Jonathan Franzen, che non si scomoda spesso per recensire libri, sul New York Times scrive che Turkle rappresenta una specie rara nel mondo dei critici della tecnologia: “Una moderata fra gli estremisti, una realista fra gli idealisti, una umanista ma non una luddista: un’adulta”. Franzen mette a fuoco la questione più importante del libro: i soggetti che l’autrice ha intervistato, le persone che ha conosciuto, gli studi sociologici che ha condotto o consultato dicono che le vittime di questo impoverimento della conversazione, attività umana per eccellenza, non la vivono come una conquista, ma come un disagio.

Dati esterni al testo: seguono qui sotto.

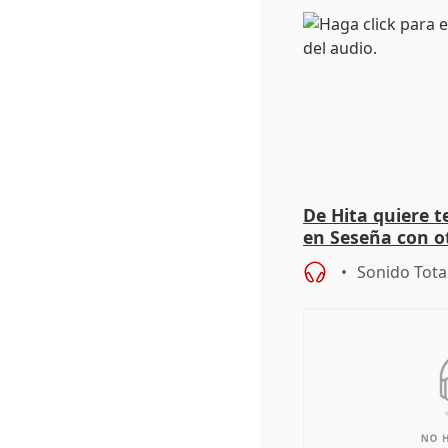
De Hita quiere 
en Seseña con 
Sonido Tota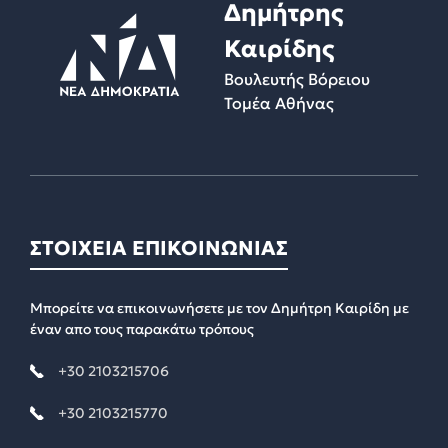
Δημήτρης
Καιρίδης
Βουλευτής Βόρειου
Τομέα Αθήνας
ΣΤΟΙΧΕΙΑ ΕΠΙΚΟΙΝΩΝΙΑΣ
Μπορείτε να επικοινωνήσετε με τον Δημήτρη Καιρίδη με
έναν απο τους παρακάτω τρόπους
+30 2103215706
+30 2103215770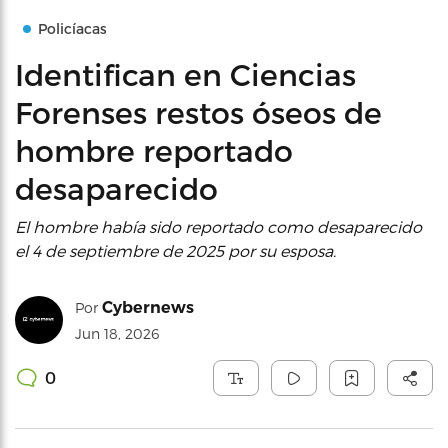
Policíacas
Identifican en Ciencias
Forenses restos óseos de
hombre reportado
desaparecido
El hombre había sido reportado como desaparecido
el 4 de septiembre de 2025 por su esposa.
Cybernews
Por
Jun 18, 2026
0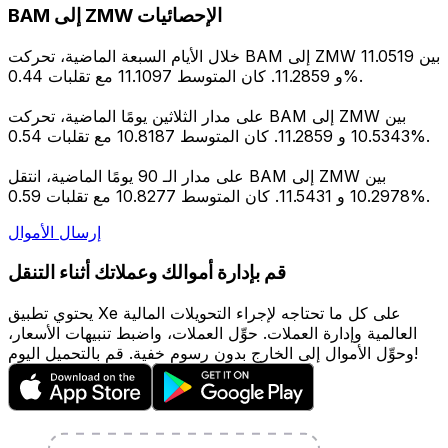
BAM إلى ZMW الإحصائيات
خلال الأيام السبعة الماضية، تحركت BAM إلى ZMW بين 11.0519
و 11.2859. كان المتوسط 11.1097 مع تقلبات 0.44%.
على مدار الثلاثين يومًا الماضية، تحركت BAM إلى ZMW بين
10.5343 و 11.2859. كان المتوسط 10.8187 مع تقلبات 0.54%.
على مدار الـ 90 يومًا الماضية، انتقل BAM إلى ZMW بين
10.2978 و 11.5431. كان المتوسط 10.8277 مع تقلبات 0.59%.
إرسال الأموال
قم بإدارة أموالك وعملاتك أثناء التنقل
يحتوي تطبيق Xe على كل ما تحتاجه لإجراء التحويلات المالية
العالمية وإدارة العملات. حوِّل العملات، واضبط تنبيهات الأسعار،
وحوِّل الأموال إلى الخارج بدون رسوم خفية. قم بالتحميل اليوم!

Gli stessi compulsatori ossessivi di schermi che deviano la realtà, specialmente nei suoi tratti più spiacevoli, non amano la riduzione del discorso umano di cui sono protagonisti, quel processo che frammenta l’interlocutore “in bit e pezzetti, come se potessimo usarli come pezzi isolati per sostenere il nostro fragile io”. Questo disagio apre la possibilità di una riappropriazione della propria umanità, che non passa per la censura o l’eliminazione della tecnologia dalle nostre vite – il verbo dell’ascesi luddista che i critici le appiccicano proditoriamente addosso – ma per la sistemazione dell’elemento digitale nel suo giusto posto. Agli albori della comunicazione digitale i surrogati delle conversazioni tradizionali, osserva Franzen, erano “meglio che niente”, adesso sono “meglio di tutto il resto”, per via delle caratteristiche ben note: rapidità, disimpegno, assenza di sottotesto e strati di lettura. Ma questo ha aperto un vuoto umano, che Turkle sostiene si possa colmare ripartendo dalla domanda giusta: non “che cos’è la tecnologia?”, ma “che cos’è l’uomo?”.